**GIVEN DATA**
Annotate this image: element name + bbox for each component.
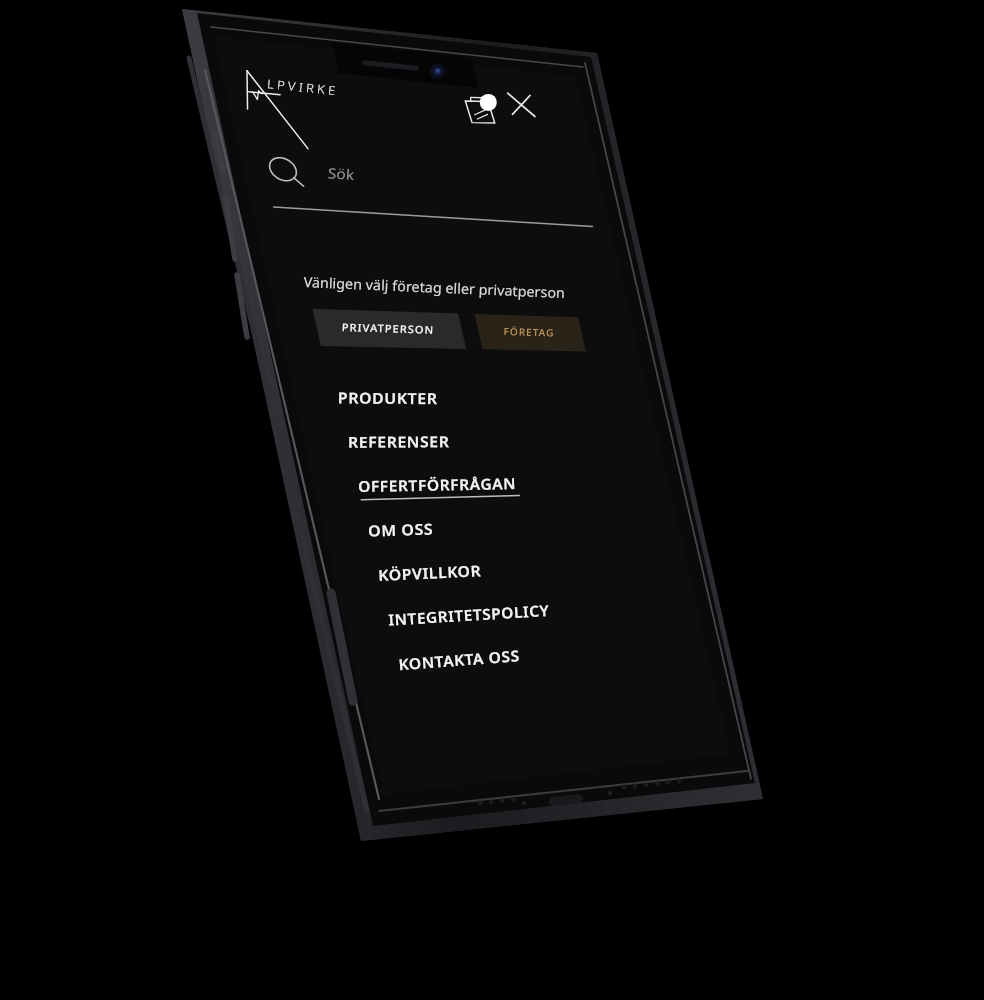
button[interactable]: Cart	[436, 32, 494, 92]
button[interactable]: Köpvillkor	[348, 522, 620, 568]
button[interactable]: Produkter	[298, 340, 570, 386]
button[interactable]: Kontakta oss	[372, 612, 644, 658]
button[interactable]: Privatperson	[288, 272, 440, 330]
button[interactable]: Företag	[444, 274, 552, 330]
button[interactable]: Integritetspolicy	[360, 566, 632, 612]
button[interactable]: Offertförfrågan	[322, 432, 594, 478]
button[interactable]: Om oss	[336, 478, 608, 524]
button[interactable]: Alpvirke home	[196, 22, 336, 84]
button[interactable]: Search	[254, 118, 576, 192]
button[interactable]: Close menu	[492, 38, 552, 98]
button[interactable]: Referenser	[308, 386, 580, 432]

---

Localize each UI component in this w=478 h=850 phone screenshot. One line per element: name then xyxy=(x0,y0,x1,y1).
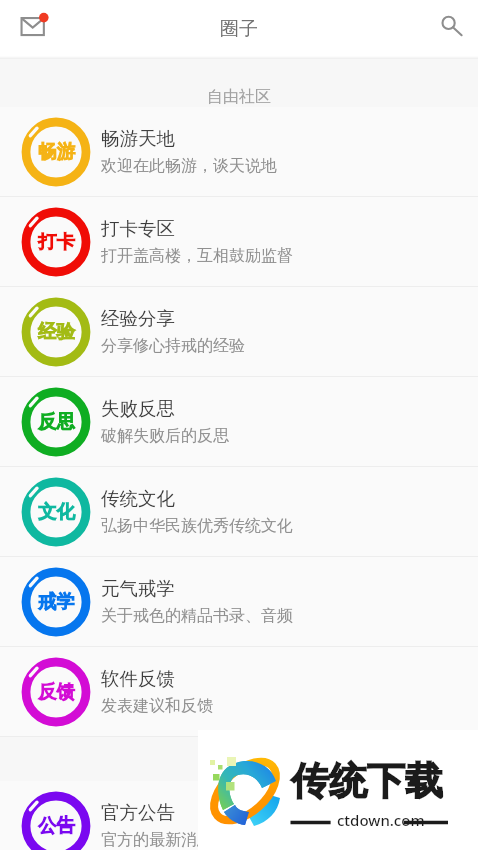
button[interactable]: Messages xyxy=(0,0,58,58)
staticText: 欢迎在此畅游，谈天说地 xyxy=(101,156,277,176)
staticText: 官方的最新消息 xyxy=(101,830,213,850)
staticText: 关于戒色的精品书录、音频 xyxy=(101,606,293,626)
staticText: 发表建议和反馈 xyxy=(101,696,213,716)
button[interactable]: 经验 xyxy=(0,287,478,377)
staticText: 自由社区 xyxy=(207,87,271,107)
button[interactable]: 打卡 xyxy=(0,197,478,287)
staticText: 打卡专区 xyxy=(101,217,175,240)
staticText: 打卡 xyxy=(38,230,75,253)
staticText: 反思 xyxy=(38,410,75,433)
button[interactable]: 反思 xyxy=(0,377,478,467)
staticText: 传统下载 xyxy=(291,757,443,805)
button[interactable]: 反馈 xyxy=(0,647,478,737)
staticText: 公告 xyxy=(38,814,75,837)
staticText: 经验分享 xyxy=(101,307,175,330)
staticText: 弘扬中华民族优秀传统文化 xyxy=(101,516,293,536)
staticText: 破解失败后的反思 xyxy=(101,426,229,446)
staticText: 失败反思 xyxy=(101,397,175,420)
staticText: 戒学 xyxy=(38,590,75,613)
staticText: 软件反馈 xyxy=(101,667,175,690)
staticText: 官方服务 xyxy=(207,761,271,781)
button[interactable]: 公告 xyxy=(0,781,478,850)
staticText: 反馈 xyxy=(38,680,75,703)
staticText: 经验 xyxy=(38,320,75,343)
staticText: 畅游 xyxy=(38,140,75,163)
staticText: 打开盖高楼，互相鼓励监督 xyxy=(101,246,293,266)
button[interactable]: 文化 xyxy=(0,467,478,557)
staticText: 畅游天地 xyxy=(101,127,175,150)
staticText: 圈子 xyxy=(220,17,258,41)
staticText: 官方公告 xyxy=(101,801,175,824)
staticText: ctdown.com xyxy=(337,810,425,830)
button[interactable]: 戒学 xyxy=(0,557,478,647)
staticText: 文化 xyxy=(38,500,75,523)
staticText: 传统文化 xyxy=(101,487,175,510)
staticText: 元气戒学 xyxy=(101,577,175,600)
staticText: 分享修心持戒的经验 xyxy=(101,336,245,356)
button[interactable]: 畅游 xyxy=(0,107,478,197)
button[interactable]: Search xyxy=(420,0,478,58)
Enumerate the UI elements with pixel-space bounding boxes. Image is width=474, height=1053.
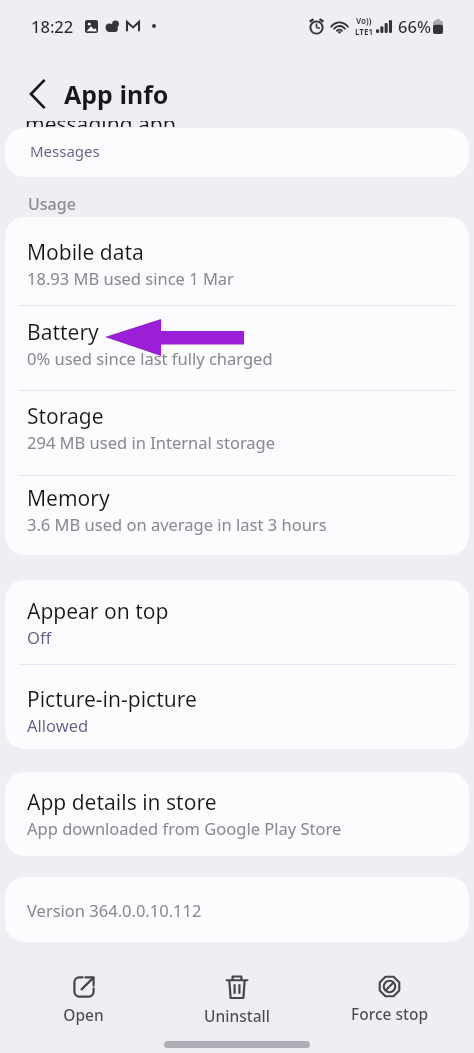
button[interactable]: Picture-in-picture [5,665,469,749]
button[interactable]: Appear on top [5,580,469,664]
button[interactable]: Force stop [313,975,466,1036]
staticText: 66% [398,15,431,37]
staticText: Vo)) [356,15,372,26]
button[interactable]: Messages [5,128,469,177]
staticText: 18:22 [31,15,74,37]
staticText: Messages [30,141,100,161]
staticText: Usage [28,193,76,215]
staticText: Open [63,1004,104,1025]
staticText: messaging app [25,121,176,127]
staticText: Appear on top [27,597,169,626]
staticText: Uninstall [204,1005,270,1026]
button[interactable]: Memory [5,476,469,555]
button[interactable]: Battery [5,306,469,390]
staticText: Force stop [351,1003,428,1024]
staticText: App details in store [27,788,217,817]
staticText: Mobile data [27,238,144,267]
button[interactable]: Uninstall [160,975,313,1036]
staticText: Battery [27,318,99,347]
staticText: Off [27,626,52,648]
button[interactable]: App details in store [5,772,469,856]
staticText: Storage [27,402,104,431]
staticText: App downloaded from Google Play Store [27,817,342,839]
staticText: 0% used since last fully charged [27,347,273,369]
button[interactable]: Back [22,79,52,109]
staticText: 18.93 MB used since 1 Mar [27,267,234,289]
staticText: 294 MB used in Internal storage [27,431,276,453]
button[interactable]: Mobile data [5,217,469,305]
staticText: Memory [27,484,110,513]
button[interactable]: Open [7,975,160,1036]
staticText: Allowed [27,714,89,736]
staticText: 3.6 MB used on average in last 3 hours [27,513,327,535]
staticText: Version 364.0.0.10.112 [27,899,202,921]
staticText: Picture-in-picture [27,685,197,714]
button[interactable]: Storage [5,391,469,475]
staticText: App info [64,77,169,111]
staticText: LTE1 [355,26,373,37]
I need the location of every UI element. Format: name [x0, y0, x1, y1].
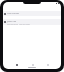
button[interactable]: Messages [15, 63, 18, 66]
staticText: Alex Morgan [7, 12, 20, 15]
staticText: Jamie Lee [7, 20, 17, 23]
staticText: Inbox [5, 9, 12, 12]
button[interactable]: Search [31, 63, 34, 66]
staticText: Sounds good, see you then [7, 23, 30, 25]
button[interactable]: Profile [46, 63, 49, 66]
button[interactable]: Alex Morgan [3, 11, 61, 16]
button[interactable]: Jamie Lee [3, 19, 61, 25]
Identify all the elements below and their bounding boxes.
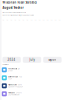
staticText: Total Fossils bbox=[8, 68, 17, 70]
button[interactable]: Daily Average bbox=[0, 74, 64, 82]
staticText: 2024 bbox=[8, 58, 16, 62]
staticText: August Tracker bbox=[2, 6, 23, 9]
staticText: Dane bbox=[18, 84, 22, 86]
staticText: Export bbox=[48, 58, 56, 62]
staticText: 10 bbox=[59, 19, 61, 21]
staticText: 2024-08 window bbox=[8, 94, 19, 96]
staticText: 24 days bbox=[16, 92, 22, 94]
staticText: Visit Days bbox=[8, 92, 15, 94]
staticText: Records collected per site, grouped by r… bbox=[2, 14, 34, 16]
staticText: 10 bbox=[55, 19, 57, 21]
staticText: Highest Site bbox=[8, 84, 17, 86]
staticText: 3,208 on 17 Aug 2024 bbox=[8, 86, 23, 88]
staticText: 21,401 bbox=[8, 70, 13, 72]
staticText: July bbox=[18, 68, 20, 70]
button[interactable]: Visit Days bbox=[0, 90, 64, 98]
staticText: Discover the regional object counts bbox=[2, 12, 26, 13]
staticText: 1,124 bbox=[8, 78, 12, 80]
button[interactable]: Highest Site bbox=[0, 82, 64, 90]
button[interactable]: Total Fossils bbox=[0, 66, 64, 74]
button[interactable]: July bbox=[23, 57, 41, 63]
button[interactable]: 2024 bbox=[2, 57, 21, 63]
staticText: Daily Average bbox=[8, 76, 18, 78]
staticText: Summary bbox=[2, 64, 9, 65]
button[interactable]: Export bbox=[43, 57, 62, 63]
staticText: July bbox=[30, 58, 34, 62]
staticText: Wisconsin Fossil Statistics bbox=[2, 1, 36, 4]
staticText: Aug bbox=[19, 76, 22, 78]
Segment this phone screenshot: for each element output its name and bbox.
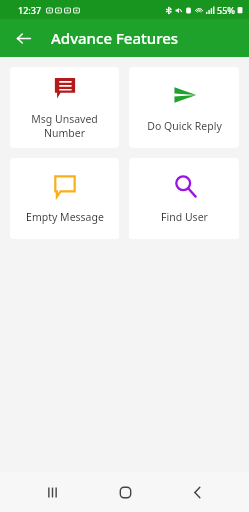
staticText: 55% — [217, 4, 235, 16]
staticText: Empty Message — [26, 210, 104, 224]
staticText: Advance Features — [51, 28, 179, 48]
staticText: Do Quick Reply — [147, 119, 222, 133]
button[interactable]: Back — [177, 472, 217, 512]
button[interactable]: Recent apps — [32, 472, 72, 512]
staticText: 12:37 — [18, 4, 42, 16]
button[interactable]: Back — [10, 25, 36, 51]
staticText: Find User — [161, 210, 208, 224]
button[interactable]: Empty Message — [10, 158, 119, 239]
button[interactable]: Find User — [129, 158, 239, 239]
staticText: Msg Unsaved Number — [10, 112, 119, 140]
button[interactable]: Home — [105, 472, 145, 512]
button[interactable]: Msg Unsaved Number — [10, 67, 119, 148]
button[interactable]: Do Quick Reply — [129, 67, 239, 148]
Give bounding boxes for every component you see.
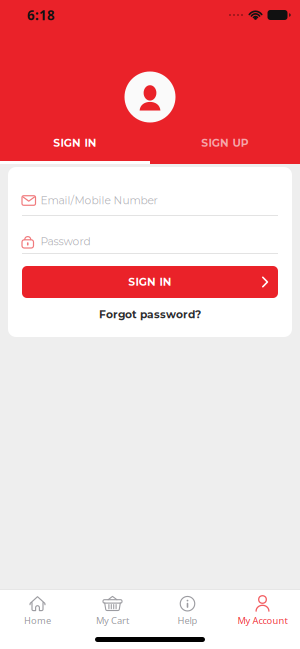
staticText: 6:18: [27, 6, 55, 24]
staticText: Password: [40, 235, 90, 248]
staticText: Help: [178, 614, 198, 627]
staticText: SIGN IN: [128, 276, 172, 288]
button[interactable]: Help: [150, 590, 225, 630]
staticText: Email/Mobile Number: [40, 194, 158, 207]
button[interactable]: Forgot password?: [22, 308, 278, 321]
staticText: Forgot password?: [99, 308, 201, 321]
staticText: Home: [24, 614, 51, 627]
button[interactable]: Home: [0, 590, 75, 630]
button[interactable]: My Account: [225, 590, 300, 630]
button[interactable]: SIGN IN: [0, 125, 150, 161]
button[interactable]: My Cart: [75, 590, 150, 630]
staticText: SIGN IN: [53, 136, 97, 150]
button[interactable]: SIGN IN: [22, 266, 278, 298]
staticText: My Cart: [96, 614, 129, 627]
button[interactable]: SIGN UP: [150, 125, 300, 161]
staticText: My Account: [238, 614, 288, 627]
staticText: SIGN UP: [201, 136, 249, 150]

**THE TASK**
Where in the listing does the string "Memory" appear? Copy every line that has it.

**TASK RESULT**
button[interactable]: Memory [5,476,469,555]
staticText: Memory [27,484,110,513]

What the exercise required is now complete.